Pourquoi bouddha attendait-il cette petite fille?
Un jour, Bouddha Gautam visite une ville. Toute la ville se rassemble et attend pour l'écouter, mais il continue à attendre. Il continue à regarder en arrière sur la route, attendant qu'une petite fille de 13 ans arriver. Il l'avait rencontrée sur la route et elle lui avait dit : « Attends-moi. Je vais donner cette nourriture à mon père à la ferme, mais je serai de retour dans le temps. N'oublie pas, attends-moi !
Enfin, les anciens de la ville ont dit au Bouddha Gautam : « Qui attendez-vous? Tous les gens importants sont présents, vous pouvez commencer votre discours. "Bouddha a répondu -" Mais la personne pour qui je suis venu n’est pas encore présente et je dois attendre. "
Enfin, la jeune fille arrive et s’exclame : « Je suis un peu en retard, mais vous avez tenu votre promesse ! Je savais que vous tiendriez votre promesse parce que je vous attendais depuis mon premier souvenir d'enfant, quand j'ai pris conscience ... Je crois avoir eu quatre ans quand j'ai entendu votre nom. Votre nom suffisait pour sonner une cloche dans mon cœur. Et depuis lors depuis dix longues années ... j'ai attendu !!! "
Bouddha a répondu : "Vous n'avez pas attendu en vain. Vous êtes la personne qui m'a attiré dans ce village.
À la fin de son discours, cette petite fille était la seule qui allait à lui et lui dit : « Initiez-moi. J'ai attendu assez, et maintenant je veux être avec vous. "Bouddha a répondu :" Vous devez être avec moi parce que votre ville est si loin ! Je ne peux pas revenir encore et encore.

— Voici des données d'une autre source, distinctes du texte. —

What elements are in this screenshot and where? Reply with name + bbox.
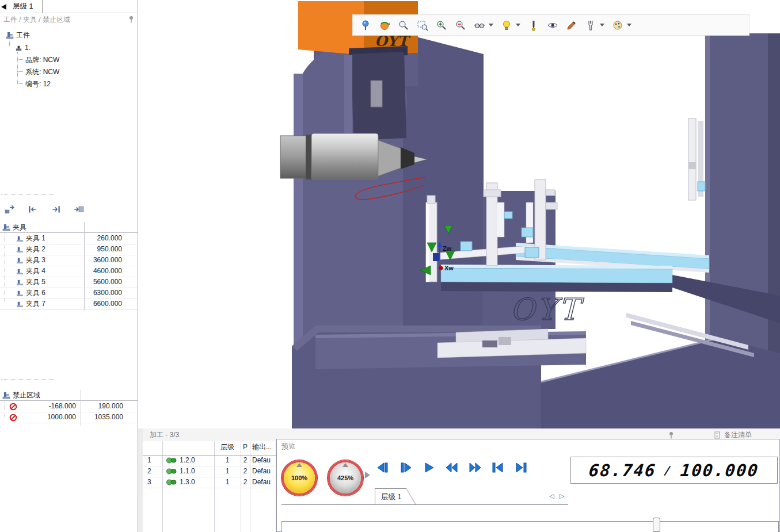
fixture-row[interactable]: 夹具 3 3600.000 xyxy=(0,255,138,266)
tree-connector xyxy=(17,83,23,84)
3d-viewport[interactable]: OYT xyxy=(139,0,780,428)
rewind-button[interactable] xyxy=(445,461,459,474)
fixture-icon xyxy=(16,257,24,264)
fixtures-header: 夹具 xyxy=(0,222,138,233)
fixture-row[interactable]: 夹具 4 4600.000 xyxy=(0,266,138,277)
zone-value: 1035.000 xyxy=(82,412,123,423)
row-id: 1.2.0 xyxy=(180,455,212,466)
tabstrip-baseline xyxy=(281,504,568,505)
tool-display-icon[interactable] xyxy=(528,20,539,31)
insert-before-icon xyxy=(5,204,15,215)
insert-before-button[interactable] xyxy=(1,201,18,217)
column-header-output: 输出... xyxy=(252,441,276,452)
tab-scroll-right-icon[interactable]: ▷ xyxy=(560,492,564,500)
tools-dropdown-icon[interactable] xyxy=(600,24,604,26)
column-header-p: P xyxy=(241,441,250,452)
tree-label: 1. xyxy=(25,43,31,53)
zoom-icon[interactable] xyxy=(398,20,409,31)
axis-z-label: Zw xyxy=(443,245,452,252)
move-left-icon xyxy=(28,204,38,215)
zoom-out-icon[interactable] xyxy=(455,20,466,31)
progress-separator: / xyxy=(664,464,674,477)
timeline-track[interactable] xyxy=(281,521,779,532)
knob-step-icon[interactable] xyxy=(365,472,370,479)
machining-table: 层级 P 输出... 1 1.2.0 1 2 Defau 2 1.1.0 1 2… xyxy=(143,441,276,532)
zoom-in-icon[interactable] xyxy=(436,20,447,31)
probe-icon[interactable] xyxy=(360,20,371,31)
light-icon[interactable] xyxy=(501,20,512,31)
skip-to-end-button[interactable] xyxy=(514,461,528,474)
tree-connector xyxy=(17,59,23,60)
fixture-row[interactable]: 夹具 5 5600.000 xyxy=(0,277,138,288)
forbidden-title: 禁止区域 xyxy=(13,390,40,401)
notes-icon[interactable] xyxy=(714,431,721,439)
fixture-name: 夹具 4 xyxy=(26,266,45,277)
tree-item-system[interactable]: 系统: NCW xyxy=(25,67,59,77)
tree-connector xyxy=(9,38,10,46)
fixture-icon xyxy=(16,235,24,242)
table-row[interactable]: 2 1.1.0 1 2 Defau xyxy=(143,466,276,477)
light-dropdown-icon[interactable] xyxy=(516,24,520,26)
preview-panel: 预览 100% 425% 68.746 / 100.000 层级 1 xyxy=(276,439,780,532)
zoom-knob[interactable]: 425% xyxy=(328,460,363,496)
tree-label: 编号: 12 xyxy=(25,79,51,89)
table-row[interactable]: 1 1.2.0 1 2 Defau xyxy=(143,455,276,466)
fixture-row[interactable]: 夹具 1 260.000 xyxy=(0,233,138,244)
forbidden-header: 禁止区域 xyxy=(0,390,138,401)
tools-icon[interactable] xyxy=(585,20,596,31)
tab-scroll-left-icon[interactable]: ◁ xyxy=(549,492,554,500)
view-toolbar xyxy=(352,14,749,36)
row-output: Defau xyxy=(252,466,276,477)
zoom-window-icon[interactable] xyxy=(417,20,428,31)
pin-icon[interactable] xyxy=(128,16,135,24)
tree-item-number[interactable]: 编号: 12 xyxy=(25,79,51,89)
fast-forward-button[interactable] xyxy=(468,461,482,474)
fixture-name: 夹具 6 xyxy=(26,288,45,298)
fixture-row[interactable]: 夹具 7 6600.000 xyxy=(0,298,138,310)
fixture-row[interactable]: 夹具 2 950.000 xyxy=(0,244,138,255)
speed-knob[interactable]: 100% xyxy=(281,460,317,496)
move-left-button[interactable] xyxy=(24,201,41,217)
dock-arrow-icon[interactable] xyxy=(1,4,6,10)
tree-label: 工件 xyxy=(16,30,30,40)
fixture-icon xyxy=(16,289,24,297)
forbidden-row[interactable]: -168.000 190.000 xyxy=(0,401,138,412)
color-icon[interactable] xyxy=(612,20,623,31)
step-forward-button[interactable] xyxy=(399,461,413,474)
row-number: 2 xyxy=(147,466,159,477)
tab-level-1[interactable]: 层级 1 xyxy=(8,0,43,13)
paint-icon[interactable] xyxy=(566,20,577,31)
visibility-icon[interactable] xyxy=(547,20,558,31)
view-mode-dropdown-icon[interactable] xyxy=(489,24,493,26)
skip-to-start-button[interactable] xyxy=(491,461,505,474)
tree-item-brand[interactable]: 品牌: NCW xyxy=(25,55,59,65)
step-back-button[interactable] xyxy=(376,461,390,474)
zone-value: 1000.000 xyxy=(23,412,76,423)
table-header-row: 层级 P 输出... xyxy=(143,441,276,456)
pin-icon[interactable] xyxy=(668,431,675,439)
play-button[interactable] xyxy=(422,461,436,474)
move-right-button[interactable] xyxy=(47,201,64,217)
row-output: Defau xyxy=(252,455,276,466)
fixture-value: 6300.000 xyxy=(86,288,122,298)
dock-splitter[interactable] xyxy=(138,428,143,532)
fixture-row[interactable]: 夹具 6 6300.000 xyxy=(0,288,138,299)
status-green-icon xyxy=(166,477,177,488)
fixture-name: 夹具 5 xyxy=(26,277,45,288)
preview-tab[interactable]: 层级 1 xyxy=(375,488,416,505)
machine-icon xyxy=(2,223,10,231)
timeline-handle[interactable] xyxy=(653,518,660,532)
view-mode-icon[interactable] xyxy=(474,20,485,31)
panel-title: 工件 / 夹具 / 禁止区域 xyxy=(3,15,70,25)
zone-value: 190.000 xyxy=(82,401,123,412)
rotate-view-icon[interactable] xyxy=(379,20,390,31)
playback-controls xyxy=(376,461,528,474)
insert-after-icon xyxy=(74,204,84,215)
table-row[interactable]: 3 1.3.0 1 2 Defau xyxy=(143,477,276,488)
logo-engraved: OYT xyxy=(510,292,584,327)
insert-after-button[interactable] xyxy=(70,201,87,217)
part-icon xyxy=(15,44,22,52)
forbidden-row[interactable]: 1000.000 1035.000 xyxy=(0,412,138,423)
fixture-name: 夹具 3 xyxy=(26,255,45,266)
color-dropdown-icon[interactable] xyxy=(627,24,631,26)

La route est longue, et je vieillis !
Dans cette ville entière, pas une seule personne ne vint à lui pour être initiée à la méditation, autre que cette petite fille.
La nuit, alors qu'ils s'apprêtaient à dormir, Ananda, le principal disciple de Bouddha, demanda à Bouddha « Maître, avant de vous endormir, je voudrais vous poser une question. Ressentez-vous une certaine traction vers un certain espace ... comme une attraction magnétique ?
Bouddha a répondu : "Vous avez raison Ananda. C'est ainsi que je décide de mes voyages. Quand je sens que quelqu'un a soif ... si soif que sans moi, il n'y a pas d'autre moyen pour eux ... Je dois aller dans cette direction.
Le Maître se dirige vers le disciple et le disciple se dirige aussi vers le Maître. Tôt ou tard, ils sont tenus de se rencontrer. La réunion n'est pas du corps, la réunion n'est pas de l'esprit. La réunion est de l'âme!
C'est comme lorsque vous apportez deux lampes proches les unes des autres ; Les lampes restent séparées mais leurs flammes deviennent un.